Existe resistência por parte dos empregadores quanto a medidas de adequação das jornadas, como introdução de pausas para descanso ou mesmo redução da carga horária diária?

Ana Maria Rossi – Infelizmente aqui no Brasil e em diversos outros países do mundo existe a ideia de que quanto mais tempo o profissional ficar no trabalho mais dedicado ele é. Os empresários não se dão conta de que se não houver um equilíbrio entre a vida pessoal e a vida profissional, o trabalhador pode ficar 18 horas no trabalho, mas vai cometer mais erros, vai haver mais incidência de acidentes do trabalho, vai ficar muito mais cansado. Pode até produzir mais, mas com menos qualidade. Temos que tentar mudar a cabeça dos empresários nesse sentido.

A natureza do trabalho é relevante para o desenvolvimento do estresse?

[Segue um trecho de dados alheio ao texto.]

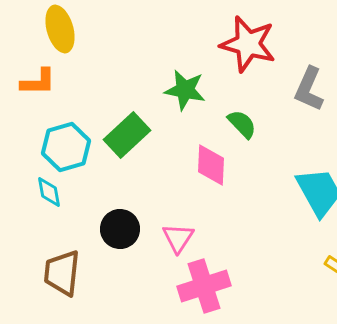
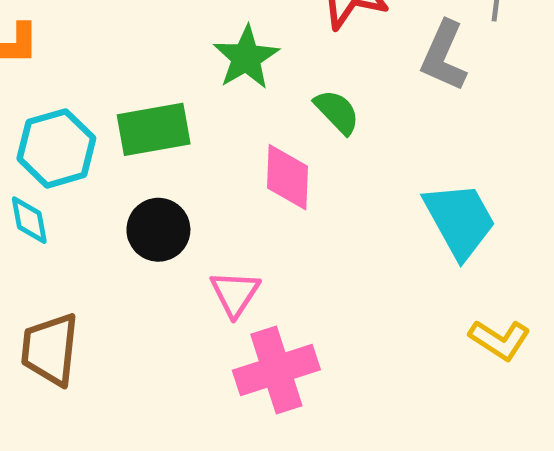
green star: (185, 90) -> (246, 58), turned 30
green rectangle: (127, 135) -> (154, 129), turned 33
black circle: (120, 229) -> (158, 230), moved

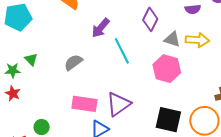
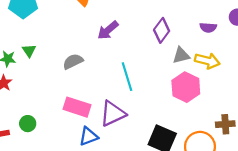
gray triangle: (172, 39) -> (181, 55), turned -42
cyan line: (122, 51) -> (127, 77), moved
pink hexagon: (167, 69) -> (186, 87), moved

Ou trabalho “braçal” e “intelectual” estressam da mesma forma?

Ana Maria Rossi – Olha, não é que o trabalhador “braçal” seja menos ou mais estressado, mas ele tem uma certa vantagem. Pelo seu trabalho ser físico, ele consegue extravasar um pouco mais (em vez de dar uma marteladinha, dá uma martelada mais forte, por exemplo). Então quando a adrenalina e o cortisol, hormônios ligados ao estresse, sobem, ele tem como canalizar um pouco. Mas não se espera que um executivo saia chutando a sua mesa quando ficar estressado…

Como identificar o momento em que o nível de estresse requer tratamento?

Ana Maria Rossi – Infelizmente, na nossa sociedade ocidental, o sintoma e a doença são sinais de que o nível de estresse passou dos limites. Se a pessoa sempre dormiu bem e de repente passa a ter insônia, é um sinal de desequilíbrio; a pessoa tinha dores de cabeça três vezes por semana, agora tem cinco… Então o sintoma se modificou quanto à frequência, intensidade ou duração, sinal de que houve um agravamento da situação. Ou seja, o aparecimento de um sintoma ou a alteração de um sintoma já existente pode ser um sinal de que é hora de parar. Mas as pessoas normalmente não param: se têm dificuldade para dormir, tomam remédio; se o estômago fica ruim, tomam digestivos… E então o sintoma vira doença.